Per passare dai “massimi sistemi” alla realtà concreta, uno stile che punta molto sull’autorità, che sottolinea molto il ruolo dell’istituzione e chiede una pronta e cieca obbedienza non può che elevare il sacerdote al di sopra della Chiesa, anche se a parole si dice il contrario.
A livello personale un sacerdote è, quindi, spinto a credere che nessuno ha diritto di contestarlo o di chiedergli ragione delle sue scelte poiché è in una specie di “sfera intoccabile”. Il diritto ecclesiastico latino, d’altronde, lo conforta in ciò. Questo stile creerà, per reazione di soffocamento, un sistema diametralmente opposto, come abbiamo sopra osservato e come la storia non ha mancato di mostrare.

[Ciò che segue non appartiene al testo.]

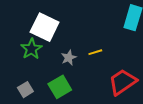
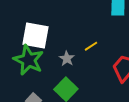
green star: (31, 49) -> (28, 60), size x1.4

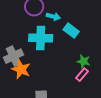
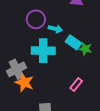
green star: (84, 61) -> (85, 49), moved
pink rectangle: (82, 75) -> (76, 84), moved

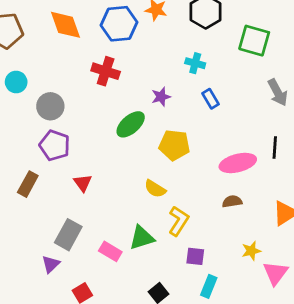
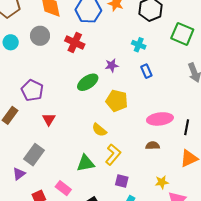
gray circle: (50, 106) -> (40, 36), moved
black line: (275, 148) -> (187, 127), moved
pink rectangle: (110, 251) -> (63, 188), moved

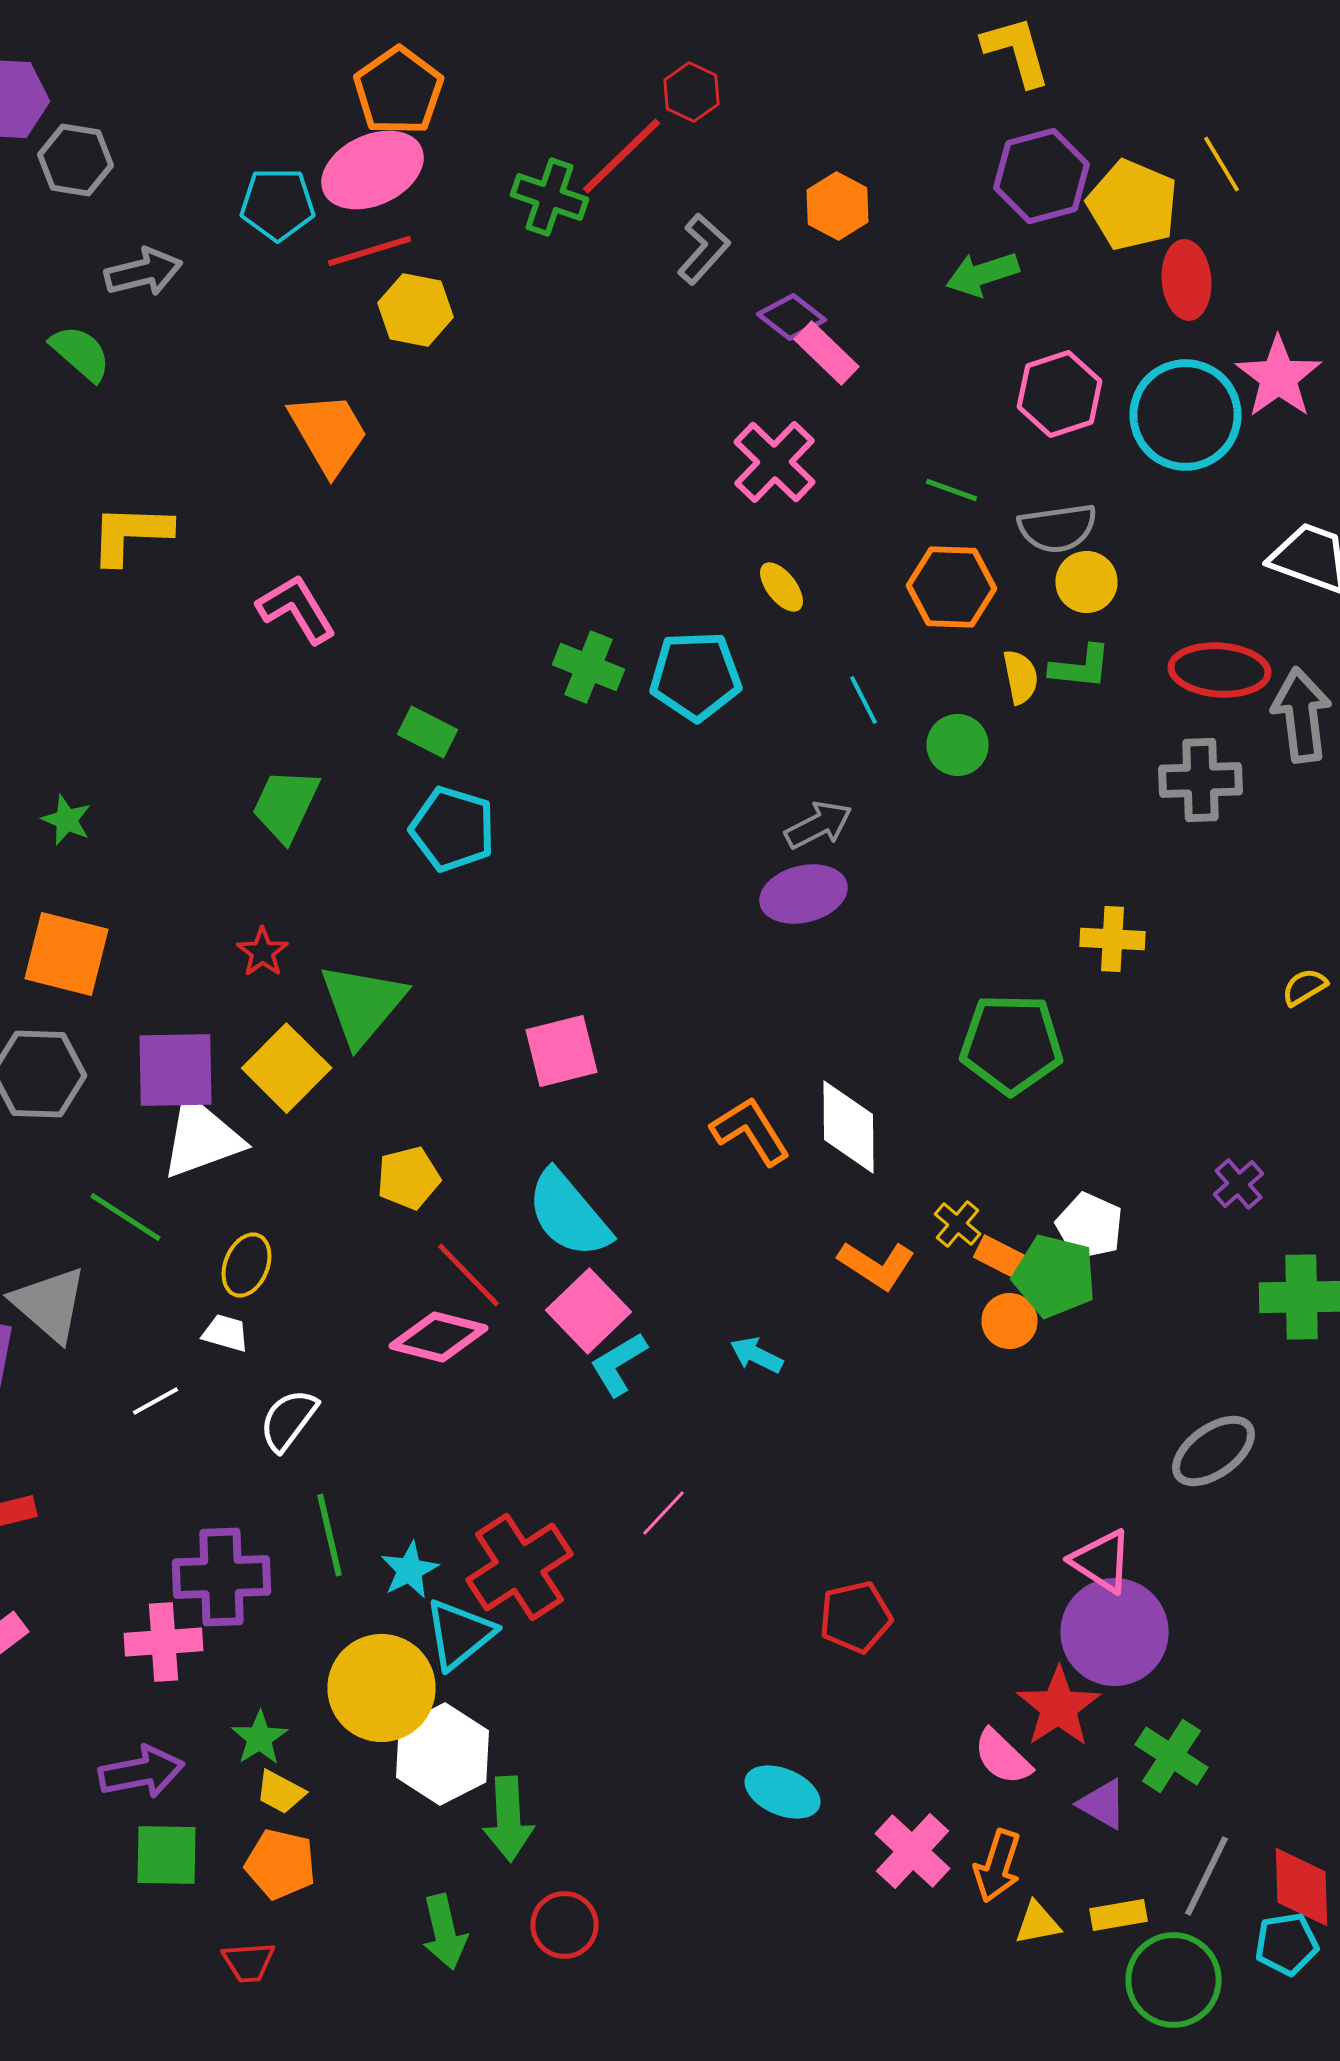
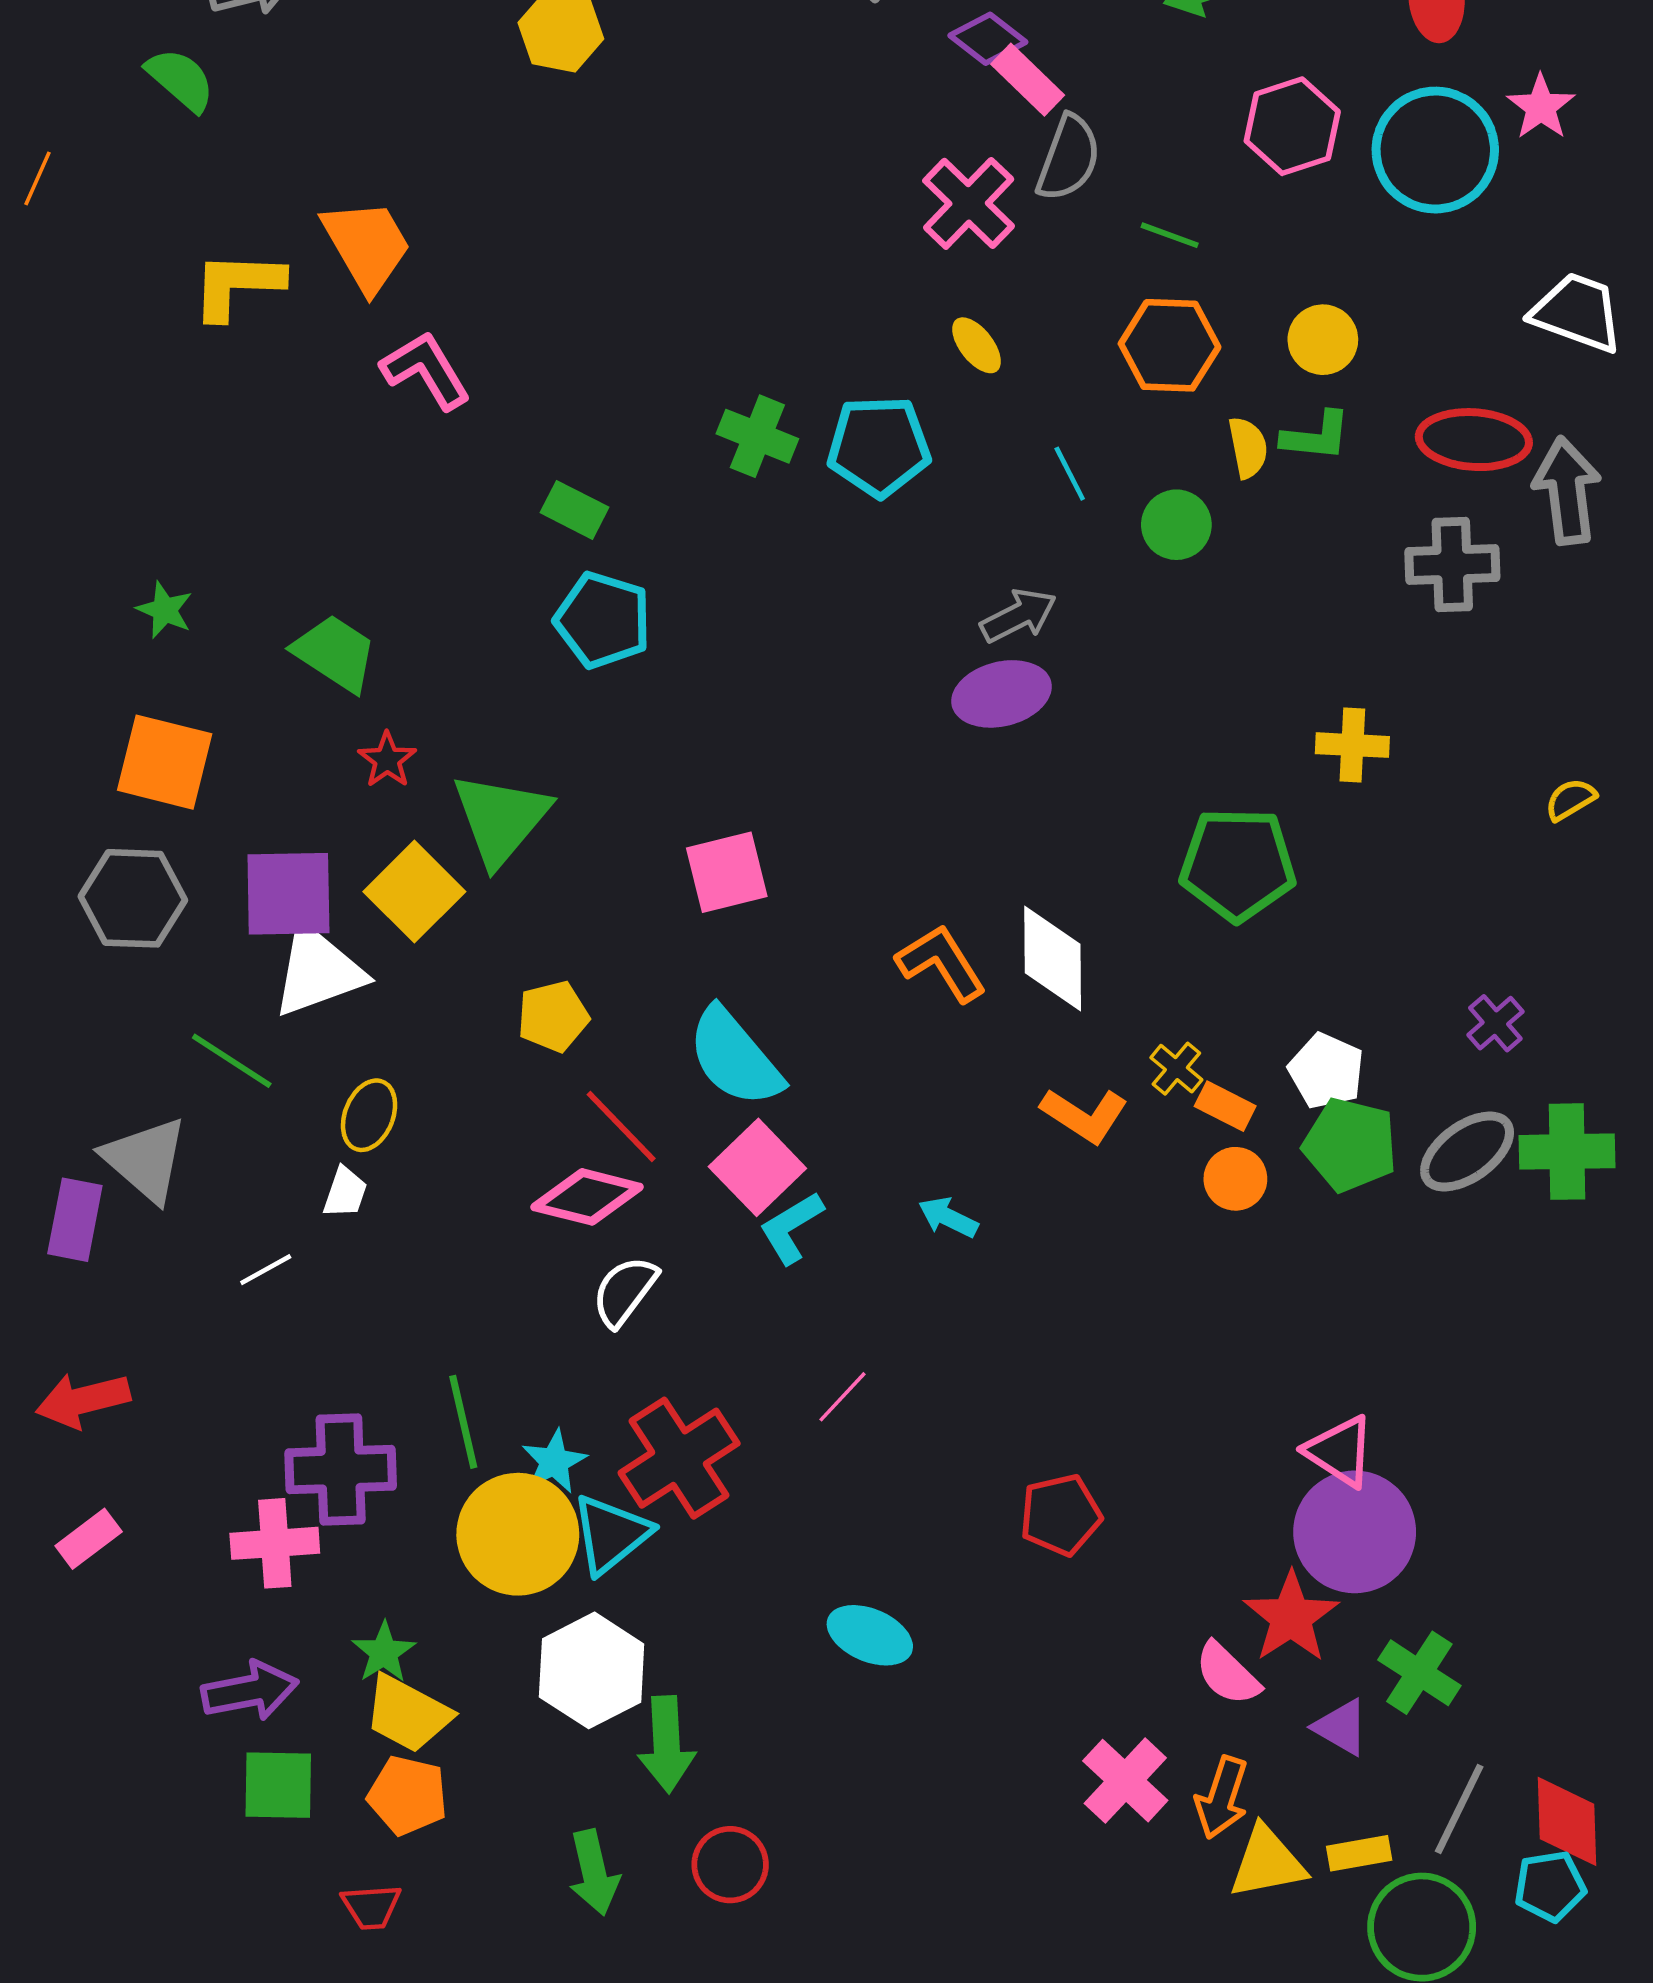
pink star: (1278, 377) -> (1541, 107), size x0.7
orange trapezoid: (328, 433) -> (367, 245), moved
gray semicircle: (1058, 528) -> (1069, 158), moved, turned -62
green trapezoid: (286, 805) -> (335, 653), moved, turned 98
green pentagon: (1054, 1276) -> (1350, 1145), moved
white trapezoid: (226, 1333) -> (345, 1192), turned 93
white semicircle: (288, 1420) -> (625, 1291), moved
gray ellipse: (1214, 1451) -> (1467, 1152), moved
yellow circle: (382, 1688) -> (518, 1534), moved
yellow trapezoid: (280, 1792) -> (408, 1714), size x1.6
cyan ellipse: (782, 1792) -> (870, 1635), moved
yellow triangle: (1038, 1923) -> (1267, 1862), size x1.5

È quindi logico pensare che il pandemonio nel Cattolicesimo dopo il Concilio vaticano II è in parte stato generato da un sistema precedente troppo chiuso e autoritario.
Al contrario, uno stile nel quale si ha bisogno dell’autorevolezza per confermare l’autorità, comporta un continuo confronto intraecclesiale, un confronto nel quale si verifica se la conduzione di una parrocchia, di una diocesi o di un monastero – sotto questo o quel chierico – obbedisce o meno al comune cammino da sempre seguito. In questo sistema il sacerdote non ha rifugi in “sfere intoccabili” e ciò crea una maggiore permeabilità tra i vari livelli della Chiesa.
Nessun sistema è perfetto, bene inteso, visto che anche questo secondo sistema potrebbe offrire occasione a non poca caoticità e da l’idea di un certo anarchismo.
Detto ciò, direi che alla prova della storia la situazione appare chiara: meglio una certa caoticità per un certo tempo che la produzione, in nome dell’autorità, di una situazione che scivola verso un’alterazione permanente e irreversibile.
In definitiva si può concludere come segue:
- il clero di primo tipo, tutto preso dall’istituzione e forse pure dalla carriera è convinto che la propria autorità sia intoccabile, ma le persone non trovano in esso alcun genere di riposo spirituale e ne vengono inquietate.
- Il secondo tipo di clero, per quanto avvicinabile e “umano”, disorienta profondamente quegli spiriti provvisti di una buona formazione cristiana.
Entrambi non sono veridica espressione della Chiesa che, nella sua antica tradizione, vuole un clero integerrimo, non mescolato al sæculum, che non si serve del vangelo ma lo serve, capace d’interagire con tutti nel modo conveniente ed ecclesiastico, ossia nel modo spirituale.